The danger of viruses extends beyond personal computers and business networks. Malware can target the systems that control physical infrastructure: power grids, water treatment plants, manufacturing equipment, and communication networks. Researchers at Georgia Tech demonstrated this by infecting an industrial controller connected to a motor, causing it to spin at unsafe speeds. In real-world scenarios, this type of attack could shut off power relays, disable water pumps, or disrupt telephone and internet services.

The implications are severe. Hospitals running on compromised systems can’t access patient records or operate critical equipment. A power grid taken offline in winter puts lives at risk. These aren’t hypothetical scenarios. Attacks on infrastructure have already occurred in multiple countries, and the systems controlling much of this infrastructure were designed decades ago with minimal security in mind.

How to Tell Your Computer Is Infected

Many viruses are designed to stay hidden, but infections often produce noticeable symptoms if you know what to look for. A computer that suddenly runs much slower than usual, takes a long time to start up, or freezes frequently may be infected. Unexpected pop-ups are another red flag, especially ones claiming something is wrong with your PC and urging you to click. These pop-ups can install additional malware if you click anywhere on them, including the close or cancel buttons.

Other signs include programs opening or closing on their own, files that have moved or disappeared, unfamiliar programs appearing in your startup list, and your hard drive or fans running constantly even when you’re not doing anything demanding. Unusual spikes in network activity, which you can check through your operating system’s activity monitor, suggest something on your machine is sending data out. If your browser redirects you to unfamiliar websites or your homepage changes without your input, that’s another strong indicator.

Why Viruses Keep Getting More Costly

The financial toll of computer viruses and malware continues to climb because attacks are becoming more targeted and more sophisticated. The $16 billion in losses reported to the FBI in 2024 only reflects what victims actually reported. The true figure is almost certainly higher, since many individuals and small businesses never file complaints. Investment fraud involving cryptocurrency alone accounted for over $6.5 billion of those losses.

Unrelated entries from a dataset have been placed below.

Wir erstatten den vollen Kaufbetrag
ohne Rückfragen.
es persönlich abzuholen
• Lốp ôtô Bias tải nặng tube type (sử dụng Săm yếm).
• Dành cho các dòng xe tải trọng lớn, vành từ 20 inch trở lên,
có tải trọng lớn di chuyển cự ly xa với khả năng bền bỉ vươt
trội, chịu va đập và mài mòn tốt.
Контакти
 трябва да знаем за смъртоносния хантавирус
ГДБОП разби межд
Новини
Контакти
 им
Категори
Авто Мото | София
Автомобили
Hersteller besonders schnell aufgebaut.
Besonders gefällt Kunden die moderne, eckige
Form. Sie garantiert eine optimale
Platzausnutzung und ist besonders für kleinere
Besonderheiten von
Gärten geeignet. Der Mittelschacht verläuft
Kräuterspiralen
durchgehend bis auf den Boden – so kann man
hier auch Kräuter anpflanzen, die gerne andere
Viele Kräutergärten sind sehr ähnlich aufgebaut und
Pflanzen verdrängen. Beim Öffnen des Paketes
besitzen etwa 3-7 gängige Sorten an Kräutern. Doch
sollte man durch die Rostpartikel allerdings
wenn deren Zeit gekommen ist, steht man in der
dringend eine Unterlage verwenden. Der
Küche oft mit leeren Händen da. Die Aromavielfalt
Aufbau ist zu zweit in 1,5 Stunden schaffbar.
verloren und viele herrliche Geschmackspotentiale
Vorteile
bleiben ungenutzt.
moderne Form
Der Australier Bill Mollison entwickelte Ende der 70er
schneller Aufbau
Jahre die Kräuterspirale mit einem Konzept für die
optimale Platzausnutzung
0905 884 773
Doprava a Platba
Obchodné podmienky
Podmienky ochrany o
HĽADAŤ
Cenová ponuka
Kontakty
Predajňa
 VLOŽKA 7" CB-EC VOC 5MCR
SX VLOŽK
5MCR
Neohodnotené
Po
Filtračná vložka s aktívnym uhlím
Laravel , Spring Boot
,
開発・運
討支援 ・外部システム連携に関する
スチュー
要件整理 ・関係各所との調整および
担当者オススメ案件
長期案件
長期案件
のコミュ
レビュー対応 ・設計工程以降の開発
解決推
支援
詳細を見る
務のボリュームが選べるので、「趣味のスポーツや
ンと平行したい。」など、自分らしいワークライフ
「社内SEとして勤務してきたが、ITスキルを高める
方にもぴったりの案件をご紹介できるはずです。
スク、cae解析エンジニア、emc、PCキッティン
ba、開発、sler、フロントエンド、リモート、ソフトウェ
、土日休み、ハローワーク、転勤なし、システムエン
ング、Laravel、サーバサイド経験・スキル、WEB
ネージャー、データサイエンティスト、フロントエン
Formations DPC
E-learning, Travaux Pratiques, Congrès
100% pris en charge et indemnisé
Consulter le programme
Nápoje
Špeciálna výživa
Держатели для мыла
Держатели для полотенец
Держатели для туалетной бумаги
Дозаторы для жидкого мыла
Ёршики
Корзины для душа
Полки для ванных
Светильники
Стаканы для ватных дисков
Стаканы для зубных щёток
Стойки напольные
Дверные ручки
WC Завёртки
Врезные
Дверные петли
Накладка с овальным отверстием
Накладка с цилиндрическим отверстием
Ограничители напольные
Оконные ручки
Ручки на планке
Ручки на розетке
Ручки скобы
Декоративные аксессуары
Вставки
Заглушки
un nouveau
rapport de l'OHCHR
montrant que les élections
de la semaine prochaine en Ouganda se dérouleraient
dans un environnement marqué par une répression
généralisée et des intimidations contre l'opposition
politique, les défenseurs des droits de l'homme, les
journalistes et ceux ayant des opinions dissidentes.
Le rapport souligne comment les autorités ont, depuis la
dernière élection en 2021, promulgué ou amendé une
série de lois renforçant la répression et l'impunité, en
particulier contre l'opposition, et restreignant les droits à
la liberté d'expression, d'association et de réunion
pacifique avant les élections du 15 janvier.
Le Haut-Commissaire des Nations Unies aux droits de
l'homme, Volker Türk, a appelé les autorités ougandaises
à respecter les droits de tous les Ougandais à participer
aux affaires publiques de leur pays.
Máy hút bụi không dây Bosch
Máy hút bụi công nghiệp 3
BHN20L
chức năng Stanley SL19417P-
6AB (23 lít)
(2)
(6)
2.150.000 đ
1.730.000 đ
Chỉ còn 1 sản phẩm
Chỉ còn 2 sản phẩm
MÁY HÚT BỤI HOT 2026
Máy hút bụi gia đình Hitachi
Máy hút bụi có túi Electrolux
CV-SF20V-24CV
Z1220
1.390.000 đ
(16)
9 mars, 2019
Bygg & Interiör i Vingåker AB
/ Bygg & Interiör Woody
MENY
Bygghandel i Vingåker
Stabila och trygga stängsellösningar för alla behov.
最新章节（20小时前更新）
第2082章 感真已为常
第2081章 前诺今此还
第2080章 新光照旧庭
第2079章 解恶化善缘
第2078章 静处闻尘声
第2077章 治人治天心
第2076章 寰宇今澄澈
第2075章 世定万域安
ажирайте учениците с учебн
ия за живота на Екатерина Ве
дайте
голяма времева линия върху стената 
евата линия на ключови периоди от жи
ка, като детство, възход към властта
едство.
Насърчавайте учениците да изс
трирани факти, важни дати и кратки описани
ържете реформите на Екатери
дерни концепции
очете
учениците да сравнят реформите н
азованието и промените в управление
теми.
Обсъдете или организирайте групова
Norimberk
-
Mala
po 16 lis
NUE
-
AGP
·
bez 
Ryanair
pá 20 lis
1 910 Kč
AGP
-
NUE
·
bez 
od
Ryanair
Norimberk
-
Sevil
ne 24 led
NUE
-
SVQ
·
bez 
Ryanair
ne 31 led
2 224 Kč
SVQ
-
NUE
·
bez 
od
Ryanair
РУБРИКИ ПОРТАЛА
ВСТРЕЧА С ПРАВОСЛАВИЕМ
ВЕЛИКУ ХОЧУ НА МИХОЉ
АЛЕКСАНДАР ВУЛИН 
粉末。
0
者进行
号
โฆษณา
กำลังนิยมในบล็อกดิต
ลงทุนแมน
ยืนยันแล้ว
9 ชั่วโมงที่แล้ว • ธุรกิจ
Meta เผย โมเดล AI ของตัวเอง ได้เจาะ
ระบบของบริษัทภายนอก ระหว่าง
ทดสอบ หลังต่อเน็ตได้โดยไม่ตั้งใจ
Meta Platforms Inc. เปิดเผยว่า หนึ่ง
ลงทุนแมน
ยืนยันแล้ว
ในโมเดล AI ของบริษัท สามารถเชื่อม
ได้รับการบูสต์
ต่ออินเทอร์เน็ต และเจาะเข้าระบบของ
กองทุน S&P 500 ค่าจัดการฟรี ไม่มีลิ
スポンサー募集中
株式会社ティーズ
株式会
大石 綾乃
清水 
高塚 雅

For individuals, the costs include stolen money, the expense of replacing damaged hardware, lost productivity, and the time spent recovering accounts and monitoring credit. For businesses, add legal liability, regulatory fines, lost customer trust, and operational downtime. The gap between the cost of preventing infection (keeping software updated, using reputable security tools, being cautious with email attachments and downloads) and the cost of recovering from one is enormous. Prevention is measured in minutes and modest expense. Recovery is measured in weeks, thousands of dollars, and sometimes permanent loss.